Mysterious Russian producer Delete operates in one of the many branches of the step scene with a particular brand of past garage.
It’s strange how musical genres ebb and flow. Many of the originators of the whole dubstep scene have now turned to house, techno and disco as their sound of choice. Very odd—to spawn an incredibly inventive genre only to fall back on sounds with roots in the 70s. Maybe they ran out of ideas or felt the whole scene had run its course, or got so terrified that they influenced the sound of brostep—a musical change was the only way to make amends.
Mysterious Russian producer Delete operates in one of the many branches of the step scene with a particular brand of past garage. That’s how his Soundcloud describes things anyway. It’s safe to say Delete is not scared of sticking the course in terms of alignment to a particular Burial / Clubroot style of sound. So much so that the name of this EP is just one vowel away from Burial and Four Tet’s Nova. Comparisons and fashion aside, Neva contains superb examples of the genre—and when it’s this good who cares if everyone else has gone 4/4 and glitter balls.
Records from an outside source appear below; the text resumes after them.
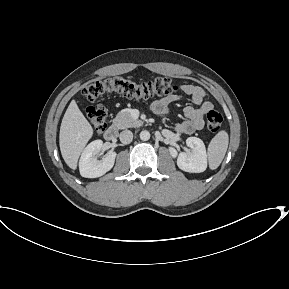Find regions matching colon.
Returning <instances> with one entry per match:
<instances>
[{
	"instance_id": "colon-1",
	"label": "colon",
	"mask_w": 289,
	"mask_h": 289,
	"mask_svg": "<svg viewBox=\"0 0 289 289\" xmlns=\"http://www.w3.org/2000/svg\"><path fill=\"white\" fill-rule=\"evenodd\" d=\"M177 89L178 87L167 77L140 82L128 77L115 76L87 83L82 89V94L90 101L111 93L121 94L135 100H149L170 95ZM86 112L96 133H102L107 126L106 109L101 105H96L88 107ZM222 122L223 117L219 112L211 110L207 113V127L210 131H218Z\"/></svg>"
}]
</instances>
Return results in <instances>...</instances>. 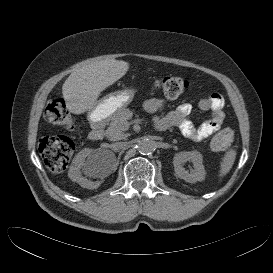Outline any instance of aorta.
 I'll use <instances>...</instances> for the list:
<instances>
[{
  "label": "aorta",
  "instance_id": "obj_1",
  "mask_svg": "<svg viewBox=\"0 0 273 273\" xmlns=\"http://www.w3.org/2000/svg\"><path fill=\"white\" fill-rule=\"evenodd\" d=\"M137 150L140 154L149 155L155 150V143L150 139H143L139 141Z\"/></svg>",
  "mask_w": 273,
  "mask_h": 273
}]
</instances>
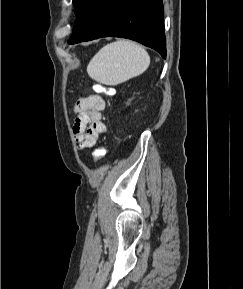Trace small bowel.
<instances>
[{"instance_id": "obj_1", "label": "small bowel", "mask_w": 243, "mask_h": 289, "mask_svg": "<svg viewBox=\"0 0 243 289\" xmlns=\"http://www.w3.org/2000/svg\"><path fill=\"white\" fill-rule=\"evenodd\" d=\"M105 100L99 94L81 97L74 108L73 134L80 149L94 147L101 134L106 132L102 121Z\"/></svg>"}]
</instances>
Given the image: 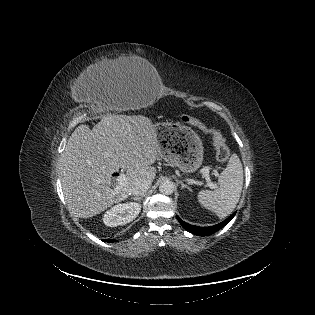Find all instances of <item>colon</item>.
Segmentation results:
<instances>
[{"instance_id":"1","label":"colon","mask_w":315,"mask_h":315,"mask_svg":"<svg viewBox=\"0 0 315 315\" xmlns=\"http://www.w3.org/2000/svg\"><path fill=\"white\" fill-rule=\"evenodd\" d=\"M182 121L202 130L204 133L209 134L211 136L215 148V155L217 161L226 162L229 159L231 154L230 149L224 137L218 131L207 128L199 119L190 115H183Z\"/></svg>"}]
</instances>
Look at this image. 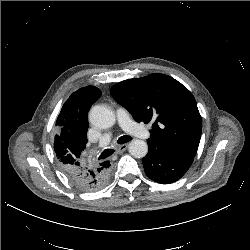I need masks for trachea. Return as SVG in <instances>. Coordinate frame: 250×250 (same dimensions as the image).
Here are the masks:
<instances>
[{"mask_svg":"<svg viewBox=\"0 0 250 250\" xmlns=\"http://www.w3.org/2000/svg\"><path fill=\"white\" fill-rule=\"evenodd\" d=\"M132 138L130 136H127V135H124V136H121L117 142L118 144H124L126 142H129ZM114 153V149H105L101 155L99 156V159H105L109 156H111L112 154Z\"/></svg>","mask_w":250,"mask_h":250,"instance_id":"obj_1","label":"trachea"}]
</instances>
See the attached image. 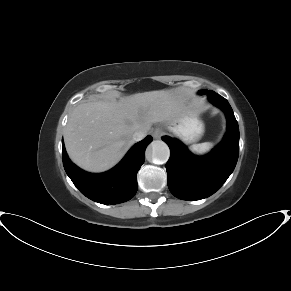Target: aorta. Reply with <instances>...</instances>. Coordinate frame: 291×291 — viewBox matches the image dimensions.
Wrapping results in <instances>:
<instances>
[{
	"label": "aorta",
	"mask_w": 291,
	"mask_h": 291,
	"mask_svg": "<svg viewBox=\"0 0 291 291\" xmlns=\"http://www.w3.org/2000/svg\"><path fill=\"white\" fill-rule=\"evenodd\" d=\"M149 153L153 163L164 164L170 157V149L162 140H155L149 146Z\"/></svg>",
	"instance_id": "762f6f07"
}]
</instances>
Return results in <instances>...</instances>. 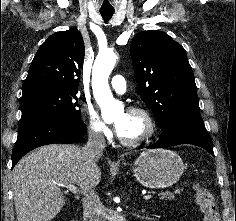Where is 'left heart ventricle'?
Here are the masks:
<instances>
[{
  "mask_svg": "<svg viewBox=\"0 0 236 221\" xmlns=\"http://www.w3.org/2000/svg\"><path fill=\"white\" fill-rule=\"evenodd\" d=\"M116 124H121V137L133 140L142 137L148 129L145 118L139 114L121 112L115 118Z\"/></svg>",
  "mask_w": 236,
  "mask_h": 221,
  "instance_id": "left-heart-ventricle-1",
  "label": "left heart ventricle"
}]
</instances>
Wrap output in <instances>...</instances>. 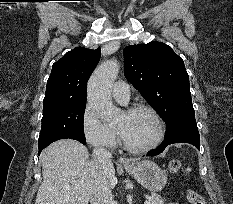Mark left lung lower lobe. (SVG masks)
Returning a JSON list of instances; mask_svg holds the SVG:
<instances>
[{
  "label": "left lung lower lobe",
  "mask_w": 233,
  "mask_h": 204,
  "mask_svg": "<svg viewBox=\"0 0 233 204\" xmlns=\"http://www.w3.org/2000/svg\"><path fill=\"white\" fill-rule=\"evenodd\" d=\"M173 143H190L200 149L199 132L198 130L194 129L180 130L173 134L171 137L165 138L161 145L157 149L150 151L147 156L158 155L162 153L168 145Z\"/></svg>",
  "instance_id": "left-lung-lower-lobe-1"
}]
</instances>
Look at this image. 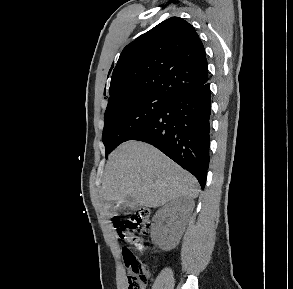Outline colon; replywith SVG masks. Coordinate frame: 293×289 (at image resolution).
I'll return each instance as SVG.
<instances>
[{
    "instance_id": "obj_1",
    "label": "colon",
    "mask_w": 293,
    "mask_h": 289,
    "mask_svg": "<svg viewBox=\"0 0 293 289\" xmlns=\"http://www.w3.org/2000/svg\"><path fill=\"white\" fill-rule=\"evenodd\" d=\"M149 227L150 215L146 209H137L126 218L114 219V228L118 238L130 242L139 250H144L147 244L136 233L146 234ZM122 254L128 272L127 289H144L150 279L148 265L138 259L129 248H124Z\"/></svg>"
}]
</instances>
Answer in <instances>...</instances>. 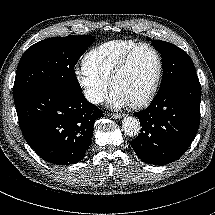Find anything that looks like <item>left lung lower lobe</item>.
<instances>
[{
	"instance_id": "obj_1",
	"label": "left lung lower lobe",
	"mask_w": 215,
	"mask_h": 215,
	"mask_svg": "<svg viewBox=\"0 0 215 215\" xmlns=\"http://www.w3.org/2000/svg\"><path fill=\"white\" fill-rule=\"evenodd\" d=\"M201 87L196 73L179 78L159 92L143 111L134 113L141 133L131 141L145 163L164 165L179 159L196 136Z\"/></svg>"
}]
</instances>
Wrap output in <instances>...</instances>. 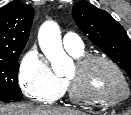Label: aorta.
<instances>
[{
    "label": "aorta",
    "mask_w": 131,
    "mask_h": 115,
    "mask_svg": "<svg viewBox=\"0 0 131 115\" xmlns=\"http://www.w3.org/2000/svg\"><path fill=\"white\" fill-rule=\"evenodd\" d=\"M39 45L56 75L65 71L69 57L62 47L59 26L53 21L45 22L39 30Z\"/></svg>",
    "instance_id": "1"
}]
</instances>
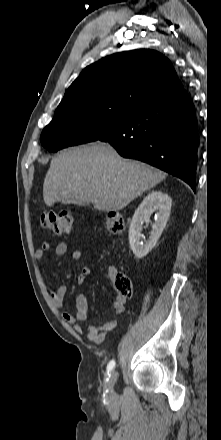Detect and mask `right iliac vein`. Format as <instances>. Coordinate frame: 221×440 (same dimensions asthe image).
Masks as SVG:
<instances>
[{"instance_id":"63e3f726","label":"right iliac vein","mask_w":221,"mask_h":440,"mask_svg":"<svg viewBox=\"0 0 221 440\" xmlns=\"http://www.w3.org/2000/svg\"><path fill=\"white\" fill-rule=\"evenodd\" d=\"M117 376H118L117 372H116V371H113L112 374H111L110 382H109V386H110V388H112L113 385L115 384V382H116V380H117Z\"/></svg>"}]
</instances>
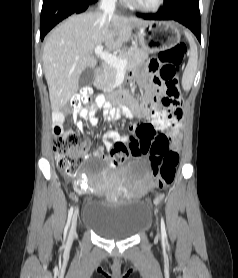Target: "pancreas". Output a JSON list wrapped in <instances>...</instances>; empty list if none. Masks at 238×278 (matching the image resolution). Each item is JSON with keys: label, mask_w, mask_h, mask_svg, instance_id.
Returning <instances> with one entry per match:
<instances>
[{"label": "pancreas", "mask_w": 238, "mask_h": 278, "mask_svg": "<svg viewBox=\"0 0 238 278\" xmlns=\"http://www.w3.org/2000/svg\"><path fill=\"white\" fill-rule=\"evenodd\" d=\"M117 57L127 60L125 70H131L148 57V52L142 48L131 47L126 52L119 53ZM116 75L117 69L104 63L102 75L95 81L94 85L104 92H109L115 87Z\"/></svg>", "instance_id": "cf45deb5"}]
</instances>
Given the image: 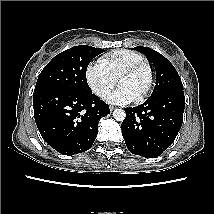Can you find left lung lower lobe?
Segmentation results:
<instances>
[{
  "instance_id": "1",
  "label": "left lung lower lobe",
  "mask_w": 214,
  "mask_h": 214,
  "mask_svg": "<svg viewBox=\"0 0 214 214\" xmlns=\"http://www.w3.org/2000/svg\"><path fill=\"white\" fill-rule=\"evenodd\" d=\"M185 108L183 90H170L125 108L122 135L128 150L146 158L162 154L175 140Z\"/></svg>"
}]
</instances>
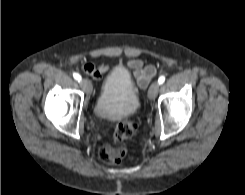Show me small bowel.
Returning a JSON list of instances; mask_svg holds the SVG:
<instances>
[{
	"instance_id": "small-bowel-1",
	"label": "small bowel",
	"mask_w": 245,
	"mask_h": 195,
	"mask_svg": "<svg viewBox=\"0 0 245 195\" xmlns=\"http://www.w3.org/2000/svg\"><path fill=\"white\" fill-rule=\"evenodd\" d=\"M109 67L110 66L107 64L94 65L92 63H85L82 66V70L93 79L100 80L104 73L108 71ZM128 67L133 71L136 83L141 88H145L156 74L154 66H145L140 59L130 60L128 62Z\"/></svg>"
}]
</instances>
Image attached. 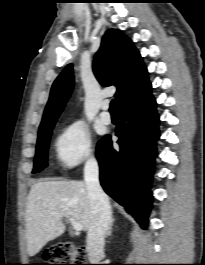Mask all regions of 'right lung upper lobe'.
Wrapping results in <instances>:
<instances>
[{
    "instance_id": "right-lung-upper-lobe-1",
    "label": "right lung upper lobe",
    "mask_w": 205,
    "mask_h": 265,
    "mask_svg": "<svg viewBox=\"0 0 205 265\" xmlns=\"http://www.w3.org/2000/svg\"><path fill=\"white\" fill-rule=\"evenodd\" d=\"M93 71L103 86L115 85L120 111L133 106L151 92L147 68L133 42L121 31L109 29L95 55ZM74 84L72 64L54 81L39 130L55 124Z\"/></svg>"
}]
</instances>
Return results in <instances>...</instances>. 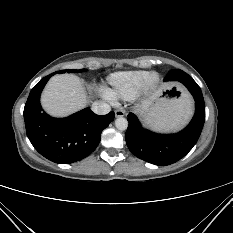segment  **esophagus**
<instances>
[{"instance_id": "1", "label": "esophagus", "mask_w": 233, "mask_h": 233, "mask_svg": "<svg viewBox=\"0 0 233 233\" xmlns=\"http://www.w3.org/2000/svg\"><path fill=\"white\" fill-rule=\"evenodd\" d=\"M125 115V111L123 109H117L115 111V117H123Z\"/></svg>"}]
</instances>
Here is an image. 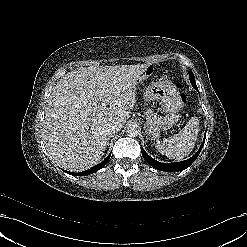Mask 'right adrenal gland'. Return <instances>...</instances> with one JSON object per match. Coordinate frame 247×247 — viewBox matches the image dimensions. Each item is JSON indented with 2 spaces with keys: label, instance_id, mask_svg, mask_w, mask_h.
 <instances>
[{
  "label": "right adrenal gland",
  "instance_id": "right-adrenal-gland-1",
  "mask_svg": "<svg viewBox=\"0 0 247 247\" xmlns=\"http://www.w3.org/2000/svg\"><path fill=\"white\" fill-rule=\"evenodd\" d=\"M109 139H110V138H108V139H107V145L109 144V142H108V141H109Z\"/></svg>",
  "mask_w": 247,
  "mask_h": 247
}]
</instances>
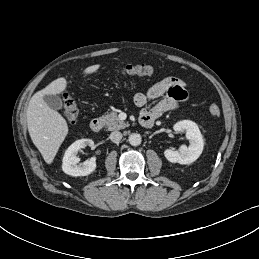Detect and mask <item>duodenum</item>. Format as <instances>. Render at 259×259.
I'll list each match as a JSON object with an SVG mask.
<instances>
[{
	"label": "duodenum",
	"mask_w": 259,
	"mask_h": 259,
	"mask_svg": "<svg viewBox=\"0 0 259 259\" xmlns=\"http://www.w3.org/2000/svg\"><path fill=\"white\" fill-rule=\"evenodd\" d=\"M154 119L148 117V116H141L140 122L144 126H150L153 123ZM103 127V122L99 118H94L90 122V129L93 132H99Z\"/></svg>",
	"instance_id": "obj_1"
}]
</instances>
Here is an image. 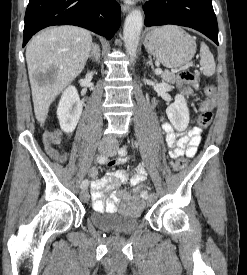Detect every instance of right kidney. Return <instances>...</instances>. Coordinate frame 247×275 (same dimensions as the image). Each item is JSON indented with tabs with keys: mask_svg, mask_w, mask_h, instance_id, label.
<instances>
[{
	"mask_svg": "<svg viewBox=\"0 0 247 275\" xmlns=\"http://www.w3.org/2000/svg\"><path fill=\"white\" fill-rule=\"evenodd\" d=\"M83 103L79 98L77 89L69 86L61 96L57 108V117L61 129L65 133H72L82 114Z\"/></svg>",
	"mask_w": 247,
	"mask_h": 275,
	"instance_id": "right-kidney-1",
	"label": "right kidney"
}]
</instances>
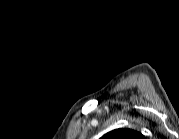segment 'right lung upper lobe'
<instances>
[{
	"mask_svg": "<svg viewBox=\"0 0 179 139\" xmlns=\"http://www.w3.org/2000/svg\"><path fill=\"white\" fill-rule=\"evenodd\" d=\"M143 135L131 129H116L105 134L102 139H142Z\"/></svg>",
	"mask_w": 179,
	"mask_h": 139,
	"instance_id": "1",
	"label": "right lung upper lobe"
}]
</instances>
The title track floats reverb drenched pitch shifted samples across ubiquitous creaking shuffle before a really quite sublime mid track flip into distant atmospherics and piano. “Air Raid Waltz” comes off like some futuristic R&B pop—a cracking melange of catchy vocal hooks and bass thrum. “Dead Pigeon” is so close to that Burial style that it crosses my mind that this is, in fact, Burial himself—it’s a track that wouldn’t feel out of place on Untrue. “Warm Street” is much more soothing—with spooked R&B acapella samples rubbing up against twinkling piano and underwater rhythms. EP highlight, though, comes in the form of Module Module’s take on “Neva”—spinning an evocative melody across warm floating bass resulting in multiple repeat plays.